На зерне да с ветерком — благодать!.. Только вот не останавливается машина где надо — до Бухтармы уже рукой подать, а машина, по дороге пыля, не туда совсем повернула.
Пришлось прыгать…
Когда притихшие от страха дружки принесли моей маме изодранную, окровавленную рубашку сына, она чуть с ума не сошла.
— Жив? — только и сумела спросить.
— Когда «скорая» увозила, еще маленько дышал… — успокоили дружки.
С сотрясением мозга я пролежал в больнице полмесяца, за это время успели поджить содранные колени, локти и бока. Выписали меня с огромным уродливым швом над левой бровью, с торчащими из него побуревшими нитками.
— Светланка твоя завтра приедет! — сообщила мне дома обрадованная моим возвращением мама.
Вспыхнувший было восторг загасила вдруг мутная тревога: как же я предстану перед ней таким уродом? Понял с горечью, что за два месяца отвык от Светланки, а значит, и она от меня. О чем же нам теперь говорить?..
Вот тогда-то и накрыла меня с головой волна мучительной, дикой застенчивости, подпортившей не один год моей жизни: ведь до того доходило, что даже тени своей стеснялся — такая она нескладная, сутулая!..
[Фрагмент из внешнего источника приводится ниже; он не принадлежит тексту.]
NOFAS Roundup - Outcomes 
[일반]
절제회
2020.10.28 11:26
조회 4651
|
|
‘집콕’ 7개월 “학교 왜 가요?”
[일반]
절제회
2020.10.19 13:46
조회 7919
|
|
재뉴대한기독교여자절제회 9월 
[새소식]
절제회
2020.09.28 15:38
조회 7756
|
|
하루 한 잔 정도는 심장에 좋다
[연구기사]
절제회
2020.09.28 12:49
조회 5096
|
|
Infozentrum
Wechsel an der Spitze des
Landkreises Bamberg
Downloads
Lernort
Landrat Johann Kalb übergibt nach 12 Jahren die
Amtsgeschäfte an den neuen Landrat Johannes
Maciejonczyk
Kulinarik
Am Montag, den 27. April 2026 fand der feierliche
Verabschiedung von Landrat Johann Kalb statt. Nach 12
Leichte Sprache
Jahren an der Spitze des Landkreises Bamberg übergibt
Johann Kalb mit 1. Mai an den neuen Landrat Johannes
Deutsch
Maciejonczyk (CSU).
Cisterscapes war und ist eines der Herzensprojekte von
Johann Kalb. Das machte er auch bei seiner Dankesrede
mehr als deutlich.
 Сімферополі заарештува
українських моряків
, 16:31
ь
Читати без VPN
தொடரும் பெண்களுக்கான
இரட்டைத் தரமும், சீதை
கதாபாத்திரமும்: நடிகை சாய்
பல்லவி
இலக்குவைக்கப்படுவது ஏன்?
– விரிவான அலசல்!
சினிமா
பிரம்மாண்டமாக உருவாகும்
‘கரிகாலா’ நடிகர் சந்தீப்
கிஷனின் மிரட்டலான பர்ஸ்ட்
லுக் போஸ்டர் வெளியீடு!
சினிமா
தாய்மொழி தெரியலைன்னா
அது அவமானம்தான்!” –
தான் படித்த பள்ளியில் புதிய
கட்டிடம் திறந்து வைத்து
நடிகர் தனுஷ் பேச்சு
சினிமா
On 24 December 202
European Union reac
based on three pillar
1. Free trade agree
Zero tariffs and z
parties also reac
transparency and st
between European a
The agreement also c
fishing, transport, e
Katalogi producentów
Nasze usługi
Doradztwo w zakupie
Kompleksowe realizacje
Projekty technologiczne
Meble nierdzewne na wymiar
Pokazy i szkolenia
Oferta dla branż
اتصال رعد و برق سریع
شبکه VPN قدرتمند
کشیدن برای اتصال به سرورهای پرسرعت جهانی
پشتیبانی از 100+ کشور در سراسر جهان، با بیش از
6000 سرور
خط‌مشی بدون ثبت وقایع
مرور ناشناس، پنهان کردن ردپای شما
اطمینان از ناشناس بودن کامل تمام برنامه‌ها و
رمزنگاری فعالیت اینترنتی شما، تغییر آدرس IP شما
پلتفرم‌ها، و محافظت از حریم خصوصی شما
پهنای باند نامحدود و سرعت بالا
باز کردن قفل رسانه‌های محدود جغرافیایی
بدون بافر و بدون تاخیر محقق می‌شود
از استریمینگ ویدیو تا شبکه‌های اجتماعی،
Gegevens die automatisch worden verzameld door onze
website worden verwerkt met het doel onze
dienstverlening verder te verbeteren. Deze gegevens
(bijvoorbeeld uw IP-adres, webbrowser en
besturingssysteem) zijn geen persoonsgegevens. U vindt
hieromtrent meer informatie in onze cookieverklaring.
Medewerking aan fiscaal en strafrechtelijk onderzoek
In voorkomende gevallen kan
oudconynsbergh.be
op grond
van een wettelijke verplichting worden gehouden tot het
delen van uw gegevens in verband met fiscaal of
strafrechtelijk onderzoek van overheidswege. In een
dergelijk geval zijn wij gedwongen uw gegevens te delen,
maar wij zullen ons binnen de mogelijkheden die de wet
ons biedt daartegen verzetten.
Светланка примчалась ко мне, едва успев домой заскочить. Искренне пришла в ужас от моего вида, пальцем потянулась потрогать нитки, торчащие из шва.
Оскорбленный ее неподдельным ужасом, я отклонился. И вообще встретил ее угрюмо, хотя внутри меня туго натянутой стрункой звенела потаенная радость.
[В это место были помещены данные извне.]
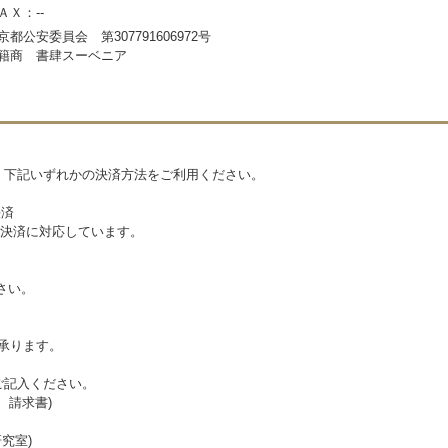
ＡＸ：--
京都公安委員会 第307791606972号
籍商 書肆スーベニア
。下記いずれかの決済方法をご利用ください。
決済
決済に対応しています。
さい。
ら承ります。
ご記入ください。
、請求書)
研究室)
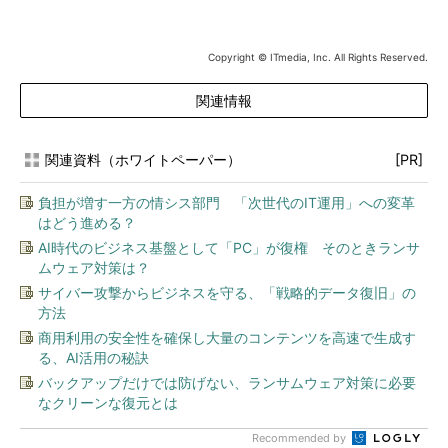
Copyright © ITmedia, Inc. All Rights Reserved.
関連情報
関連資料（ホワイトペーパー）
[PR]
負担が増す一方の情シス部門 「次世代のIT運用」への変革
はどう進める？
AI時代のビジネス基盤として「PC」が復権 そのときランサ
ムウェア対策は？
サイバー攻撃からビジネスを守る、「戦略的データ復旧」の
方法
商用利用の安全性を確保し大量のコンテンツを高速で生成す
る、AI活用の秘訣
バックアップだけでは防げない、ランサムウェア対策に必要
なクリーンな復元とは
Recommended by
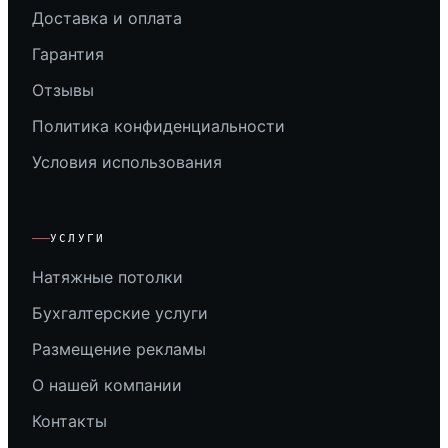
Доставка и оплата
Гарантия
Отзывы
Политика конфиденциальности
Условия использования
УСЛУГИ
Натяжные потолки
Бухгалтерские услуги
Размещение рекламы
О нашей компании
Контакты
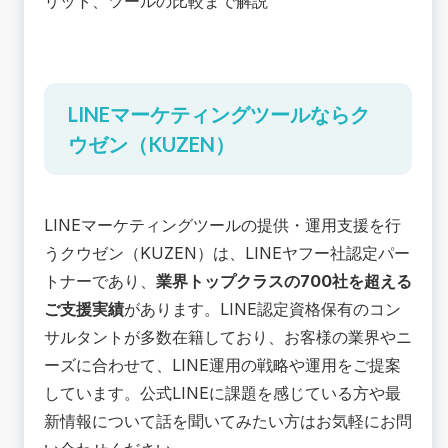
リット、ツールの比較まで解説
LINEマーケティングツールならク
ウゼン（KUZEN）
LINEマーケティングツール
の提供・運用支援を行
うクウゼン（KUZEN）は、LINEヤフー社認定パー
トナーであり、
業界トップクラスの700社を超える
ご支援実績
があります。LINE認定資格保有のコン
サルタントが多数在籍しており、お客様の業界やニ
ーズに合わせて、LINE運用の戦略や運用をご提案
しています。公式LINEに課題を感じている方や最
新情報について話を聞いてみたい方はお気軽にお問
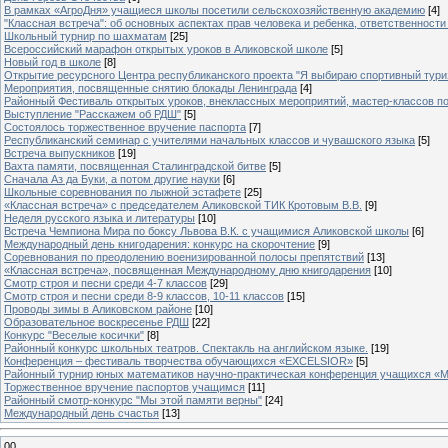
В рамках «АгроДня» учащиеся школы посетили сельскохозяйственную академию
[4]
"Классная встреча": об основных аспектах прав человека и ребенка, ответственности 
Школьный турнир по шахматам
[25]
Всероссийский марафон открытых уроков в Аликовской школе
[5]
Новый год в школе
[8]
Открытие ресурсного Центра республиканского проекта "Я выбираю спортивный туризм
Мероприятия, посвященные снятию блокады Ленинграда
[4]
Районный Фестиваль открытых уроков, внеклассных мероприятий, мастер-классов п
Выступление "Расскажем об РДШ"
[5]
Состоялось торжественное вручение паспорта
[7]
Республиканский семинар с учителями начальных классов и чувашского языка
[5]
Встреча выпускников
[19]
Вахта памяти, посвященная Сталинградской битве
[5]
Сначала Аз да Буки, а потом другие науки
[6]
Школьные соревнования по лыжной эстафете
[25]
«Классная встреча» с председателем Аликовской ТИК Кротовым В.В.
[9]
Неделя русского языка и литературы
[10]
Встреча Чемпиона Мира по боксу Львова В.К. с учащимися Аликовской школы
[6]
Международный день книгодарения: конкурс на скорочтение
[9]
Cоревнования по преодолению военизированной полосы препятствий
[13]
«Классная встреча», посвященная Международному дню книгодарения
[10]
Смотр строя и песни среди 4-7 классов
[29]
Смотр строя и песни среди 8-9 классов, 10-11 классов
[15]
Проводы зимы в Аликовском районе
[10]
Образовательное воскресенье РДШ
[22]
Конкурс "Веселые косички"
[8]
Районный конкурс школьных театров. Спектакль на английском языке.
[19]
Конференция – фестиваль творчества обучающихся «EXCELSIOR»
[5]
Районный турнир юных математиков научно-практическая конференция учащихся «М
Торжественное вручение паспортов учащимся
[11]
Районный смотр-конкурс "Мы этой памяти верны"
[24]
Международный день счастья
[13]
00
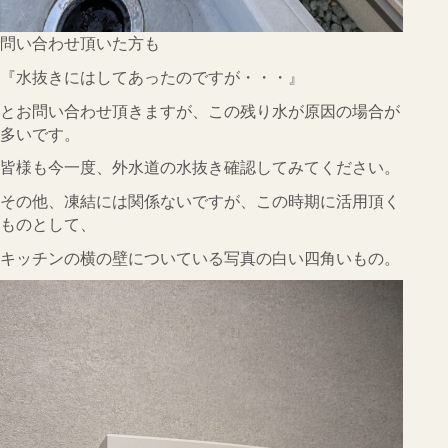
問い合わせ頂いた方も
『水抜きにはしてあったのですが・・・』
とお問い合わせ頂きますが、この残り水が原因の場合が
多いです。
皆様も今一度、外水道の水抜き確認してみてください。
その他、凍結には関係ないですが、この時期に活用頂く
ものとして、
キッチンの横の壁についている写真の白い四角いもの。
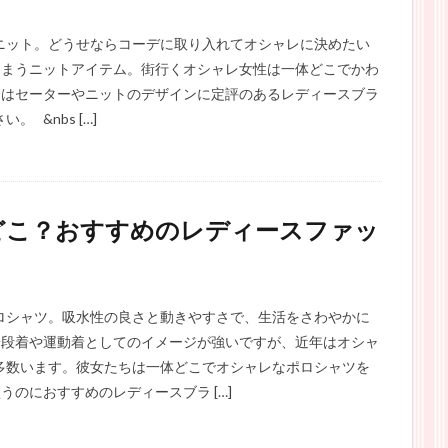
ニット。どうせならコーデに取り入れてオシャレに決めたい
しまうニットアイテム。街行くオシャレ女性は一体どこでかわ
回はセーターやニットのデザインに定評のあるレディースブラ
&nbs […]
どこ？おすすめのレディースファッ
ロシャツ。吸水性の良さと動きやすさで、生活をさわやかに
普段着や運動着としてのイメージが強いですが、近年はオシャ
多数います。彼女たちは一体どこでオシャレなポロシャツを
のにおすすめのレディースブラ […]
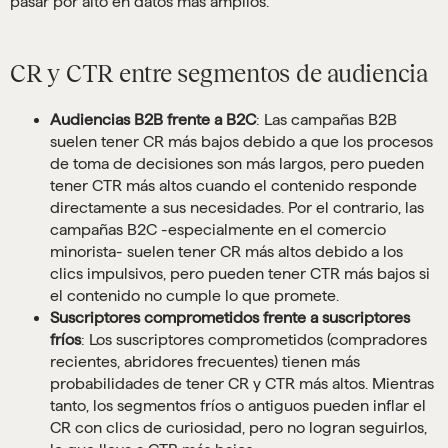
pasar por alto en datos más amplios.
CR y CTR entre segmentos de audiencia
Audiencias B2B frente a B2C
: Las campañas B2B
suelen tener CR más bajos debido a que los procesos
de toma de decisiones son más largos, pero pueden
tener CTR más altos cuando el contenido responde
directamente a sus necesidades. Por el contrario, las
campañas B2C -especialmente en el comercio
minorista- suelen tener CR más altos debido a los
clics impulsivos, pero pueden tener CTR más bajos si
el contenido no cumple lo que promete.
Suscriptores comprometidos frente a suscriptores
fríos
: Los suscriptores comprometidos (compradores
recientes, abridores frecuentes) tienen más
probabilidades de tener CR y CTR más altos. Mientras
tanto, los segmentos fríos o antiguos pueden inflar el
CR con clics de curiosidad, pero no logran seguirlos,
Светланка взахлеб рассказывала о жизни в деревне, я слушал ее со скучающе-сердитым видом: пока, мол, ты там развлекалась, я больничный потолок изучал!..
Особенно задел меня рассказ о каком-то белобрысом парне, который катал Светланку на коне. Так ясно представил, как сидят они — Светланка и белобрысый — в одном седле: он повыше, дышит ей в темечко, шевелит дыханием ее легкие, цвета сосновой коры, волосы, показывает, как править конем, держит ее послушные руки в своих…
Я даже дернулся, как ударенный током, увидав эту картинку; а Светланка, глянув на меня изумленно и непонимающе, продолжила восторженный рассказ:
— А конь все-все понимает! Валет его звать. Умнющий!..
— Ага, умный! Как хозяин… — брякнул я, покривившись.
— Да ну тебя! — обиделась Светланка. — Какой-то ты стал…
— Какой?
— Дурной!
— Ты бы так головой долбанулась…
Светланка жалостливо зажмурилась:
— Больно тебе было?
После прыжка из машины я долго был без сознания, особой боли, честно говоря, и не запомнил, но, тем не менее, буркнул:
— А ты как думала!..
Разговор у нас дальше не клеился. Светланка заскучала со мной — впервые такое случилось! — и вскоре убежала, не скрывая обиды.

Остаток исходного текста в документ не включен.